Every successful newsletter broke some unwritten rule about how online publishing was supposed to work. Writers weren't performing for an algorithm anymore, they were talking to people who had explicitly chosen to listen.
This is when the accident became inevitable.
The Quiet Rebellion You're Already In
Here's the thing they don't mention: You didn't just subscribe to newsletters. You opted out of something bigger.
Every time you choose to read a newsletter instead of scrolling a feed, you're casting a vote for intentionality over impulse. Every time you pay for a subscription instead of accepting free-but-ad-supported content, you're funding independence instead of dependency.

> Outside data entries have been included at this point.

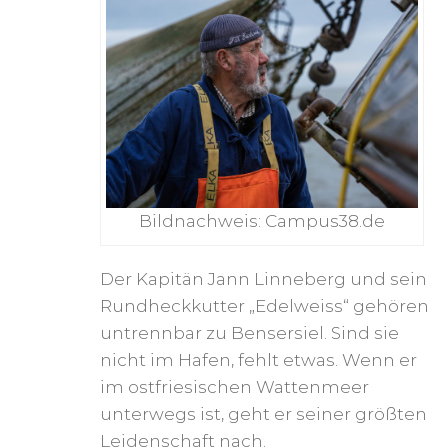
Bildnachweis: Campus38.de
Der Kapitän Jann Linneberg und sein
Rundheckkutter „Edelweiss“ gehören
untrennbar zu Bensersiel. Sind sie
nicht im Hafen, fehlt etwas. Wenn er
im ostfriesischen Wattenmeer
unterwegs ist, geht er seiner größten
Leidenschaft nach.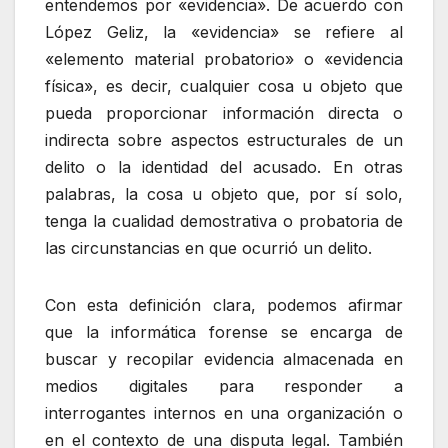
entendemos por «evidencia». De acuerdo con
López Geliz, la «evidencia» se refiere al
«elemento material probatorio» o «evidencia
física», es decir, cualquier cosa u objeto que
pueda proporcionar información directa o
indirecta sobre aspectos estructurales de un
delito o la identidad del acusado. En otras
palabras, la cosa u objeto que, por sí solo,
tenga la cualidad demostrativa o probatoria de
las circunstancias en que ocurrió un delito.
Con esta definición clara, podemos afirmar
que la informática forense se encarga de
buscar y recopilar evidencia almacenada en
medios digitales para responder a
interrogantes internos en una organización o
en el contexto de una disputa legal. También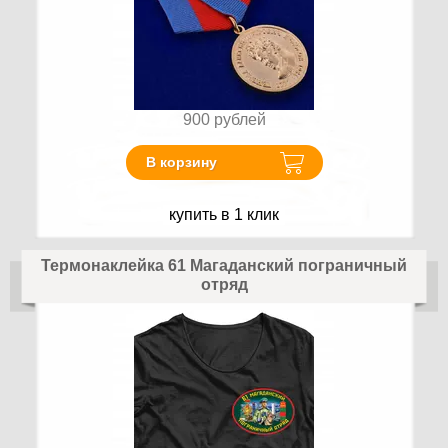
900
рублей
В корзину
купить в 1 клик
Термонаклейка 61 Магаданский пограничный
отряд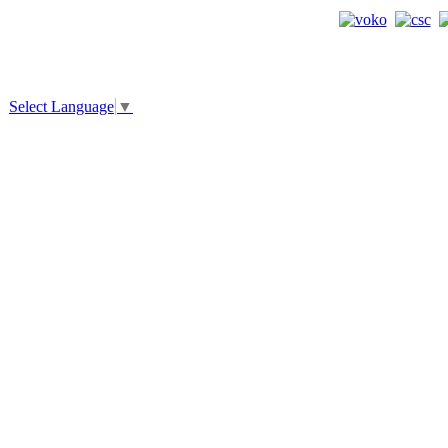
Select Language
▼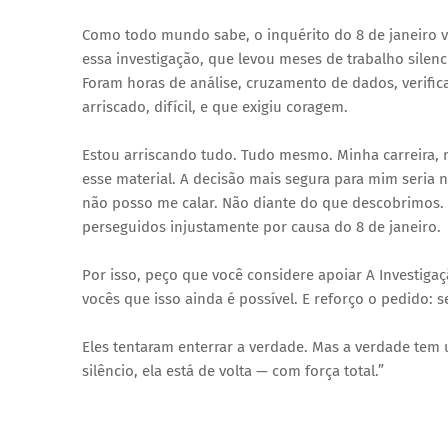
Como todo mundo sabe, o inquérito do 8 de janeiro v
essa investigação, que levou meses de trabalho sile
Foram horas de análise, cruzamento de dados, verific
arriscado, difícil, e que exigiu coragem.
Estou arriscando tudo. Tudo mesmo. Minha carreira, 
esse material. A decisão mais segura para mim seria n
não posso me calar. Não diante do que descobrimos.
perseguidos injustamente por causa do 8 de janeiro.
Por isso, peço que você considere apoiar A Investig
vocês que isso ainda é possível. E reforço o pedido: 
Eles tentaram enterrar a verdade. Mas a verdade tem u
silêncio, ela está de volta — com força total.”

You're not consuming content anymore, you're supporting thoughts. You're not seeking entertainment, you're choosing enlightenment, or at least the possibility of it.
Eight years after Bill Bishop flipped that switch and proved that people would pay for direct access to writing they valued, millions of writers have discovered what he accidentally demonstrated: the most radical thing you can do in the attention economy is ask people to pay attention. Actually pay for it, with money and time and the precious real estate of their inbox.
You thought you were just reading. Turns out you were revolting.
The most beautiful part? It happened so quietly that most people still don't realize they're part of something bigger. They just know their inbox feels different now. More intentional. More human. More like a place where thoughts can breathe instead of perform.
— no-one
Thoughts you didn’t think, written for you anyway
This Thursday marks 8 years since Bill Bishop accidentally proved the future of publishing. Light a candle for all the beautiful accidents that led us here.